Eddy Compper : Sonis a été à la base un équipement pensé par un musicien, un pianiste, Christian Amour, qui avait démarré avec d’autres personnes à l’Assainissement, juste à coté de Sonis, l’École Mavounzy qui a existé pendant 7 ou 8 ans et qui enseignait la musique à des adultes et des enfants. À partir de là, il a eu l’idée de créer un espace, avec la municipalité des Abymes, qui pouvait accueillir une petite école et un espace de diffusion qui était un café-musique.

Il y a eu un projet de rénovation de l’habitat à Sonis, Lacroix et Boissard, qui étaient des quartiers insalubres et, dans ce projet, il y a eu l’idée d’implanter des équipements culturels : le centre culturel à Sonis, la bibliothèque Roger Toumson à Lacroix et un autre petit centre culturel. L’idée était d’implanter dans ces espaces des équipements culturels pour permettre à la population non seulement de résider ici mais d’avoir aussi une vie sociale et culturelle.

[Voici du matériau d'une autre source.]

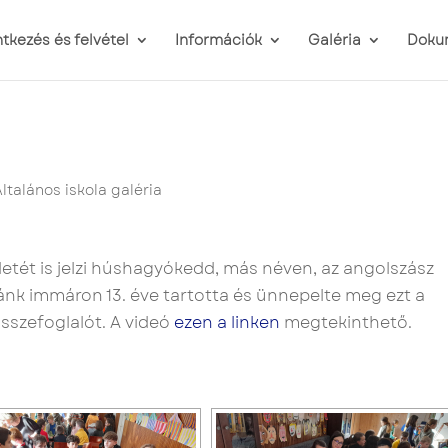
ntkezés és felvétel
Információk
Galéria
Doku
4
Általános iskola galéria
detét is jelzi húshagyókedd, más néven, az angolszász
nk immáron 13. éve tartotta és ünnepelte meg ezt a
 összefoglalót. A videó
ezen a linken
megtekinthető.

La construction de cet équipement a démarré, le premier directeur était Christian Amour, puis Gérard Poumaroux. Entre-temps, le Centre des Arts et de la Culture commençant à vieillir et ayant besoin d’être rénové, le Centre culturel Sonis a pris le pas sur cette partie “spectacle” et a accueilli des spectacles, des créations ainsi que sur la partie “école”. À mon arrivée, il y a 5 ans, j’ai accentué la partie éducation et formation artistiques puisque j’ai été nommé directeur du spectacle vivant, de l’éducation et de la formation artistiques à la Communauté d’agglomération Cap Excellence et directeur du Centre culturel Sonis. J’ai vraiment instauré un programme d’éducation et de formation basé sur un référentiel d’établissements et de formations artistiques. On est passé de l’animation et l’initiation des pratiques à un véritable plan de formation et d’éducation.

Aujourd’hui, Sonis aspire à être un établissement classé par le ministère de la Culture pouvant dispenser des formations diplômantes, type conservatoire ou école agréée, c’est cela l’objectif, l’étape suivante.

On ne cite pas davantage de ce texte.